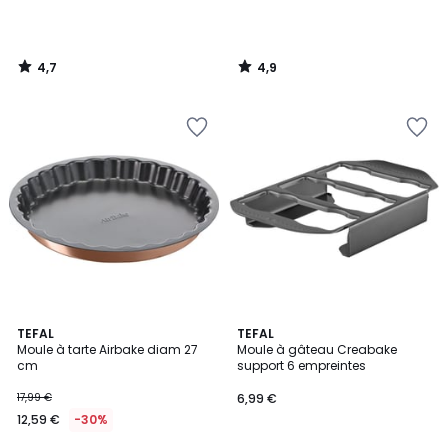
4,7
4,9
/
/
5
5
4,5
5
TEFAL
TEFAL
/ 5
/
Moule à tarte Airbake diam 27
Moule à gâteau Creabake
5
cm
support 6 empreintes
17,99 €
6,99 €
12,59 €
-30%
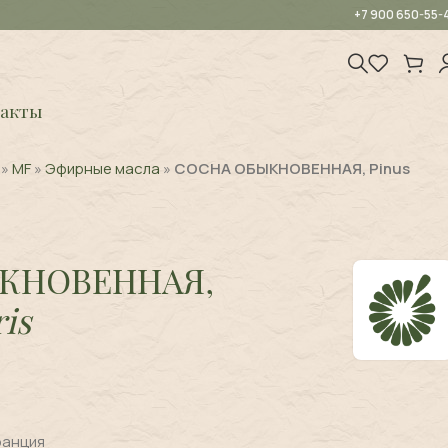
+7 900 650-55-
акты
»
MF
»
Эфирные масла
»
СОСНА ОБЫКНОВЕННАЯ, Pinus
КНОВЕННАЯ,
ris
ранция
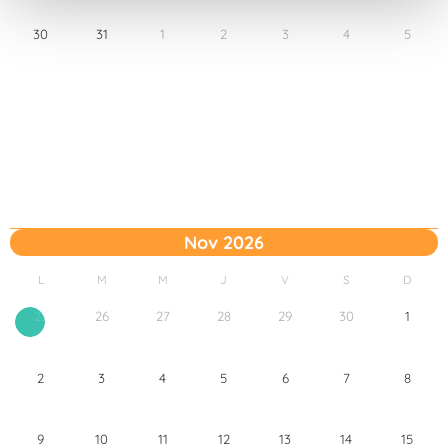
t
30
31
1
2
3
4
5
o
Nov 2026
L
M
M
J
V
S
D
26
27
28
29
30
1
25
2
3
4
5
6
7
8
9
10
11
12
13
14
15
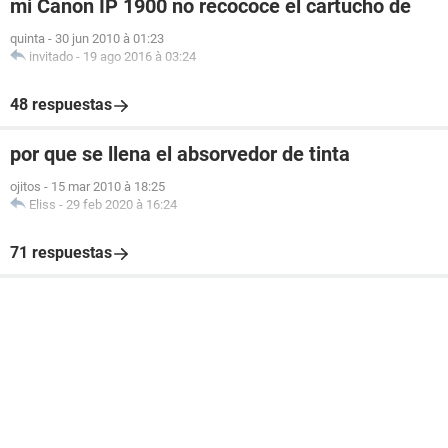
mi Canon IP 1900 no recococe el cartucho de
quinta
-
30 jun 2010 à 01:23
invitado
-
19 ago 2016 à 03:24
48 respuestas
por que se llena el absorvedor de tinta
ojitos
-
15 mar 2010 à 18:25
Eliss
-
29 feb 2020 à 16:24
71 respuestas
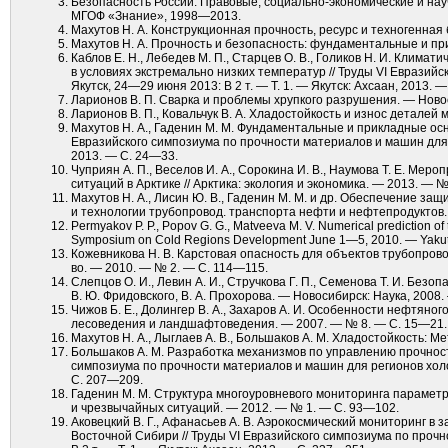
Безопасность России: Правовые, социально-экономические и научно
МГОФ «Знание», 1998—2013.
Махутов Н. А. Конструкционная прочность, ресурс и техногенная 
Махутов Н. А. Прочность и безопасность: фундаментальные и пр
Каблов Е. Н., Лебедев М. П., Старцев О. В., Голиков Н. И. Клим
в условиях экстремально низких температур // Труды VI Евразий
Якутск, 24—29 июня 2013: В 2 т. — Т. 1. — Якутск: Ахсаан, 2013. 
Ларионов В. П. Сварка и проблемы хрупкого разрушения. — Ново
Ларионов В. П., Ковальчук В. А. Хладостойкость и износ деталей
Махутов Н. А., Гаденин М. М. Фундаментальные и прикладные ос
Евразийского симпозиума по прочности материалов и машин для ре
2013. — С. 24—33.
Чуприян А. П., Веселов И. А., Сорокина И. В., Наумова Т. Е. 
ситуаций в Арктике // Арктика: экология и экономика. — 2013. — №
Махутов Н. А., Лисин Ю. В., Гаденин М. М. и др. Обеспечение з
и технологии трубопровод. транспорта нефти и нефтепродуктов.
Permyakov P. P., Popov G. G., Matveeva M. V. Numerical prediction of the
Symposium on Cold Regions Development June 1—5, 2010. — Yakuts
Кожевникова Н. В. Карстовая опасность для объектов трубопрово
во. — 2010. — № 2. — С. 114—115.
Слепцов О. И., Левин А. И., Стручкова Г. П., Семенова Т. И. Без
В. Ю. Фридовского, В. А. Прохорова. — Новосибирск: Наука, 2008. 
Чижов Б. Е., Долингер В. А., Захаров А. И. Особенности нефтяног
лесоведения и ландшафтоведения. — 2007. — № 8. — С. 15—21.
Махутов Н. А., Лыглаев А. В., Большаков А. М. Хладостойкость: М
Большаков А. М. Разработка механизмов по управлению прочность
симпозиума по прочности материалов и машин для регионов холодн
С. 207—209.
Гаденин М. М. Структура многоуровневого мониторинга парамет
и чрезвычайных ситуаций. — 2012. — № 1. — С. 93—102.
Аковецкий В. Г., Афанасьев А. В. Аэрокосмический мониторинг в
Восточной Сибири // Труды VI Евразийского симпозиума по проч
########################################
*Directions:*
I need the number of lines in the entries that include "Гаденин"; please give that number and nothing else.

*Answer area:*
3